Exercise:
Below are some records; quote exactly the lines from the one that contains "塗装する面積が広ければ、その分費用がかかるといえるでし" through the one that contains "Gigante dos alimentos terá", inclusive, and no others.

The data:
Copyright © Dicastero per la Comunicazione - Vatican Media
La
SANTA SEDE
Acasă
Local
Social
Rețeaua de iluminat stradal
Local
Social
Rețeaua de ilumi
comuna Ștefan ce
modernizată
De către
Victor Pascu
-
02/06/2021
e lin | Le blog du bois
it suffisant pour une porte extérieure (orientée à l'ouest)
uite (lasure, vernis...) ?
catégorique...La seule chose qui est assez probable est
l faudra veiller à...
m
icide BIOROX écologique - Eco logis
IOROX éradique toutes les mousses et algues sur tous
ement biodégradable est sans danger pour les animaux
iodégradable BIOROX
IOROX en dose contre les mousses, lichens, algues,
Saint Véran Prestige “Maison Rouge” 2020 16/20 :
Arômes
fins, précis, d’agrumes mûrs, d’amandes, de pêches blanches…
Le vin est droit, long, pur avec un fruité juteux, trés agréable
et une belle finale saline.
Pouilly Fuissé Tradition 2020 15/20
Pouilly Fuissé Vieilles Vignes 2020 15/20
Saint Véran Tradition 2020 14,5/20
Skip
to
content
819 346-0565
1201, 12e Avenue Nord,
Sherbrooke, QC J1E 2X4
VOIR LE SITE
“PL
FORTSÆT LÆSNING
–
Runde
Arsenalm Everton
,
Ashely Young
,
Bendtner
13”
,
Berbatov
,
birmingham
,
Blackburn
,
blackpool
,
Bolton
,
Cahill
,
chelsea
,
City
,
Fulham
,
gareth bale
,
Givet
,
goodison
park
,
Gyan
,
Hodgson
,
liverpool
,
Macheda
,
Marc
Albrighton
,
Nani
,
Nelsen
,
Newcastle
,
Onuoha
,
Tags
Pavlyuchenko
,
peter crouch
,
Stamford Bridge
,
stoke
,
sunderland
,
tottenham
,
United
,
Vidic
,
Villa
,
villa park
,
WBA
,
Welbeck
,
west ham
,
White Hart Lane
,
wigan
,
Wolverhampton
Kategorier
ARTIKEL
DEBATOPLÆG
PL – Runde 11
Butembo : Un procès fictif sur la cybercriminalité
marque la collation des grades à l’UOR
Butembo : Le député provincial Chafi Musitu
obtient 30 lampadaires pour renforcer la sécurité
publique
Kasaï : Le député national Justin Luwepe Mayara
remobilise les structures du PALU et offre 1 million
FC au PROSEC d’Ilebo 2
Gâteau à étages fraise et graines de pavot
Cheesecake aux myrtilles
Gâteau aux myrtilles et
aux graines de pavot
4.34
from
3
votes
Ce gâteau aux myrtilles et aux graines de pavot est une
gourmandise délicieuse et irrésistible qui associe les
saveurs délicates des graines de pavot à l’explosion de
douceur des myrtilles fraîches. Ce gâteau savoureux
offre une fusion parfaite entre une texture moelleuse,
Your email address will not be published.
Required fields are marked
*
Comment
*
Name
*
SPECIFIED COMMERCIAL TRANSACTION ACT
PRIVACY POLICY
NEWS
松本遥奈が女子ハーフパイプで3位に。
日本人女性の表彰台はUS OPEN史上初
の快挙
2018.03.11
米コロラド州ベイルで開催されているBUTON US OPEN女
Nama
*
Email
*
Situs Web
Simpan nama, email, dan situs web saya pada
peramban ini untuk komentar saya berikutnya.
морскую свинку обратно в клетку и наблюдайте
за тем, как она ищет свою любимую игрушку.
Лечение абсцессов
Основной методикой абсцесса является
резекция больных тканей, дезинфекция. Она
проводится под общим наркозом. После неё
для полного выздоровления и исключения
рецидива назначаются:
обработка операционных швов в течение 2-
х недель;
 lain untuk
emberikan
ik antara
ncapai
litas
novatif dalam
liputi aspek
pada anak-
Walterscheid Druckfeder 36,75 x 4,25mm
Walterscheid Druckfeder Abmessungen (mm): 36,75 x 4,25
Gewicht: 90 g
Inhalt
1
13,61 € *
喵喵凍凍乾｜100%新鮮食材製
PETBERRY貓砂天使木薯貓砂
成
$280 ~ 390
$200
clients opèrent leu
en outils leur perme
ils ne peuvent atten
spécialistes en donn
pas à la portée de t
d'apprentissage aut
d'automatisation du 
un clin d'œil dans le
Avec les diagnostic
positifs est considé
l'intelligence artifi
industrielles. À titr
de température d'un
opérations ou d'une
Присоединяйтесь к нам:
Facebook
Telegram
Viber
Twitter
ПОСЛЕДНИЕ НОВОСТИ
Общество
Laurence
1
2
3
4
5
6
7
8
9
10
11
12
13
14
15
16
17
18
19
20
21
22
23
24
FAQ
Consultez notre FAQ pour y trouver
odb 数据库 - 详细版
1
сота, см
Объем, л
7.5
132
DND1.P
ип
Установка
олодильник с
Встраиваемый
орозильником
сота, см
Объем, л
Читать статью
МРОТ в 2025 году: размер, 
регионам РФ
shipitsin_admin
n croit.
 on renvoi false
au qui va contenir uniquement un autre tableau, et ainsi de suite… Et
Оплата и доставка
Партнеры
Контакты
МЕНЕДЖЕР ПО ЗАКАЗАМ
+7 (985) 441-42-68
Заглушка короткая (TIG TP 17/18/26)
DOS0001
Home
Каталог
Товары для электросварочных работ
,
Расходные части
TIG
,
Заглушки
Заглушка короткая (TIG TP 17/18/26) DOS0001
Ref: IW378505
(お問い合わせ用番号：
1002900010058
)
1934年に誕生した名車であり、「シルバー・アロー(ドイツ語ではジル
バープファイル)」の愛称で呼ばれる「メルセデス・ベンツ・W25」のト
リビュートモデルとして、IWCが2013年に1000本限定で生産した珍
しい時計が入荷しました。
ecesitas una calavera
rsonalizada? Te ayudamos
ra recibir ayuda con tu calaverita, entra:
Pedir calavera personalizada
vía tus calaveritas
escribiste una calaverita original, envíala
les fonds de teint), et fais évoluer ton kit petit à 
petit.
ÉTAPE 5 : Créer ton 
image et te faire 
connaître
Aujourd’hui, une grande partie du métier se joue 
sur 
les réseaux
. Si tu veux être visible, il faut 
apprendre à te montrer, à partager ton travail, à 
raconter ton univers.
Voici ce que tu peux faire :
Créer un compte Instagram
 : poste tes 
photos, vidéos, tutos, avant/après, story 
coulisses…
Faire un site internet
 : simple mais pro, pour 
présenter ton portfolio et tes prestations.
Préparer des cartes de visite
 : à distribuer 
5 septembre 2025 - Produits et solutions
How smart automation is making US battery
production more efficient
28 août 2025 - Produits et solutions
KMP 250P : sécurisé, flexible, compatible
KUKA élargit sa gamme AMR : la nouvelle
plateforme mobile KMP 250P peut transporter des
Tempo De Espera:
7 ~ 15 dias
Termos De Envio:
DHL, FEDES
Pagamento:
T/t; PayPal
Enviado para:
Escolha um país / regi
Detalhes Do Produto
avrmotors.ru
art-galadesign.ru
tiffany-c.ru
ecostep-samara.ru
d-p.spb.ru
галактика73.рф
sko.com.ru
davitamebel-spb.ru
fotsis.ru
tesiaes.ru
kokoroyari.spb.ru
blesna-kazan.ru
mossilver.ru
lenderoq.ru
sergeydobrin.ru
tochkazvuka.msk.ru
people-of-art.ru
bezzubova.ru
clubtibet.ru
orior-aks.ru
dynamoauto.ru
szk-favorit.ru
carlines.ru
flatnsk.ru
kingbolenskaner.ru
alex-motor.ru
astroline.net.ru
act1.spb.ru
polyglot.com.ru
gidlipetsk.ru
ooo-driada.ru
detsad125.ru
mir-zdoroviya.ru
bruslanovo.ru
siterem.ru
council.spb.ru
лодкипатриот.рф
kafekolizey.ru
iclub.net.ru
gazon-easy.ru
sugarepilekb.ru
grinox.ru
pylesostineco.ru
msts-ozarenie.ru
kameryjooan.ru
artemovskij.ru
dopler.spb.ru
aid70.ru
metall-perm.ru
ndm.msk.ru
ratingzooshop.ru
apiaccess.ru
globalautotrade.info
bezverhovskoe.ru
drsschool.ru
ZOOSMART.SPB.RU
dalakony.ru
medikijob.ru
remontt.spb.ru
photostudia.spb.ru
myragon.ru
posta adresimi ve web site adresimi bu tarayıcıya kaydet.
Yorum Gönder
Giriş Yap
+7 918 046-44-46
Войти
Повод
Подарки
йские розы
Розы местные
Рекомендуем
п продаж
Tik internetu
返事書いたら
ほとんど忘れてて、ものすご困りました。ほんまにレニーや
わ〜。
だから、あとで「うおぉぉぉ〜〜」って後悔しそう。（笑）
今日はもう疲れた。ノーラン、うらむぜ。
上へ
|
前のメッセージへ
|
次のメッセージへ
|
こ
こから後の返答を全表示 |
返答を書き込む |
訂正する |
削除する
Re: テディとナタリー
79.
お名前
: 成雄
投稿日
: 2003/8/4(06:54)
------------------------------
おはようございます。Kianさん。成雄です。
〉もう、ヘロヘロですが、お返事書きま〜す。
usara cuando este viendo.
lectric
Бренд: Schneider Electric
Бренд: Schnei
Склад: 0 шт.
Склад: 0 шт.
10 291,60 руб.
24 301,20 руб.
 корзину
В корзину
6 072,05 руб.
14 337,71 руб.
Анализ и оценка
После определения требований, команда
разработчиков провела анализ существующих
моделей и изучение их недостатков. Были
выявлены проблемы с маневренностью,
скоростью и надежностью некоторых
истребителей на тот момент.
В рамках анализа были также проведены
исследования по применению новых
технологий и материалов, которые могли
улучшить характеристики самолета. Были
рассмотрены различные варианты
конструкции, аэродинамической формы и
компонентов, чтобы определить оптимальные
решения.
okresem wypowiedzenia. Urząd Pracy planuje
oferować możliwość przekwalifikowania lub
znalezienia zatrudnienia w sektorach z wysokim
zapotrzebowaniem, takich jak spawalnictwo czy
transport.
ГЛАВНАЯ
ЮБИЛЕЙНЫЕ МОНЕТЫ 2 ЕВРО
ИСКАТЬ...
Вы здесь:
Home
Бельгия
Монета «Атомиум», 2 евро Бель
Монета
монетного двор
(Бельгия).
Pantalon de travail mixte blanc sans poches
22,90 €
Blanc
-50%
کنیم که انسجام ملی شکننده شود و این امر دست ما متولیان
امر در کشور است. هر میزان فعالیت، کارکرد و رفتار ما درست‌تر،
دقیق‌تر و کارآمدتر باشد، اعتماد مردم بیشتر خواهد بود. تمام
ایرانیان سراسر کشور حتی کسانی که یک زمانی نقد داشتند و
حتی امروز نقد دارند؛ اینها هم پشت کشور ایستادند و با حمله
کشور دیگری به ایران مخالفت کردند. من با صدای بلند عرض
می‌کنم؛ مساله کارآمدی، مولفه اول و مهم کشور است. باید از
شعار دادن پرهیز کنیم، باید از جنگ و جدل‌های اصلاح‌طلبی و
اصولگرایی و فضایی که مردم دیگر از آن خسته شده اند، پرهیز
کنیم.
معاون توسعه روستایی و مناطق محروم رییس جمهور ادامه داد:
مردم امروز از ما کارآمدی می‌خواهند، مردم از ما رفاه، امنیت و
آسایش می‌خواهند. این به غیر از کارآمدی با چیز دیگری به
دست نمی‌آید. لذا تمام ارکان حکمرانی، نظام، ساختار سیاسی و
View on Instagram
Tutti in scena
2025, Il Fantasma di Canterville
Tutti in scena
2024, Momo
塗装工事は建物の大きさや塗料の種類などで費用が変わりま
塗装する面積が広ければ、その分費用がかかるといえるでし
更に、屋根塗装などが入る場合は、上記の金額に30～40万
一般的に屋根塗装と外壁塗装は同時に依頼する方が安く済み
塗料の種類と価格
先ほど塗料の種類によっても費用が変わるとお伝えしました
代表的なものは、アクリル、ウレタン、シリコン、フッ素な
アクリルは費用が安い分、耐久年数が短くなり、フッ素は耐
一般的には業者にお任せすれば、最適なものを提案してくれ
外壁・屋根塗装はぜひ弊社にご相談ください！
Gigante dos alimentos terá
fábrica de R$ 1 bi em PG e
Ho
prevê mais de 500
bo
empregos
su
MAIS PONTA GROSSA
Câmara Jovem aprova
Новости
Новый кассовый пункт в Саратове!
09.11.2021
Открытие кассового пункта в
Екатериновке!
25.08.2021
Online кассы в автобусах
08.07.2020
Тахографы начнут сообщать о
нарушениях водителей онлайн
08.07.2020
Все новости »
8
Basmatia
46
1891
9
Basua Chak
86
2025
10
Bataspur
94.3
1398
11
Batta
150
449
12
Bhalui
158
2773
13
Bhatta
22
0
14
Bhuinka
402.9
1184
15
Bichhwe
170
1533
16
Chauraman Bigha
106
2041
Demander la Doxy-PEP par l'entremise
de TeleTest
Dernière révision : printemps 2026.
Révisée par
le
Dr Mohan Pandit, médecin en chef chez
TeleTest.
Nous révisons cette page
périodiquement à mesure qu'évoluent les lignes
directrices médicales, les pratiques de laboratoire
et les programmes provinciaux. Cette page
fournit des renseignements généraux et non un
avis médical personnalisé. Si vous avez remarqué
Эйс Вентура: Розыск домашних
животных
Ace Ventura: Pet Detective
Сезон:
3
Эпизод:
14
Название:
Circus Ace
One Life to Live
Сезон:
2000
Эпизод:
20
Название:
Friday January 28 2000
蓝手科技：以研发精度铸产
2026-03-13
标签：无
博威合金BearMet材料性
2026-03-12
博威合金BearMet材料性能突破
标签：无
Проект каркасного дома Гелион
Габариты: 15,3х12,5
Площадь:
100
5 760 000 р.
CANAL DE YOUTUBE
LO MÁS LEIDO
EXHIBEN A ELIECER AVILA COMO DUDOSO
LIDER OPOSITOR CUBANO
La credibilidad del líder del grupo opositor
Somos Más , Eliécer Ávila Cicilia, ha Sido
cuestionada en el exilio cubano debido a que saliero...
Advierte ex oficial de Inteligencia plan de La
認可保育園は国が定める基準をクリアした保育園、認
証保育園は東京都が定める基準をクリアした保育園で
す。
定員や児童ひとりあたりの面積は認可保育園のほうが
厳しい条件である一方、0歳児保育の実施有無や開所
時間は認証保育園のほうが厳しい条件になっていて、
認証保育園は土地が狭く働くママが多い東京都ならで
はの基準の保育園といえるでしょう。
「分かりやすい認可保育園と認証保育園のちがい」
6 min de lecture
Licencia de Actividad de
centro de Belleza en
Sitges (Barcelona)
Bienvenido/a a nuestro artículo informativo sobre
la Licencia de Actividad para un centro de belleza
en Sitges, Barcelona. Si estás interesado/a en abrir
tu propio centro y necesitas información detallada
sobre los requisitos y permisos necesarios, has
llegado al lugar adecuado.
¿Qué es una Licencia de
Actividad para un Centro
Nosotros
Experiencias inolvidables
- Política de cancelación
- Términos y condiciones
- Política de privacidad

Written answer:
塗装する面積が広ければ、その分費用がかかるといえるでし
更に、屋根塗装などが入る場合は、上記の金額に30～40万
一般的に屋根塗装と外壁塗装は同時に依頼する方が安く済み
塗料の種類と価格
先ほど塗料の種類によっても費用が変わるとお伝えしました
代表的なものは、アクリル、ウレタン、シリコン、フッ素な
アクリルは費用が安い分、耐久年数が短くなり、フッ素は耐
一般的には業者にお任せすれば、最適なものを提案してくれ
外壁・屋根塗装はぜひ弊社にご相談ください！
Gigante dos alimentos terá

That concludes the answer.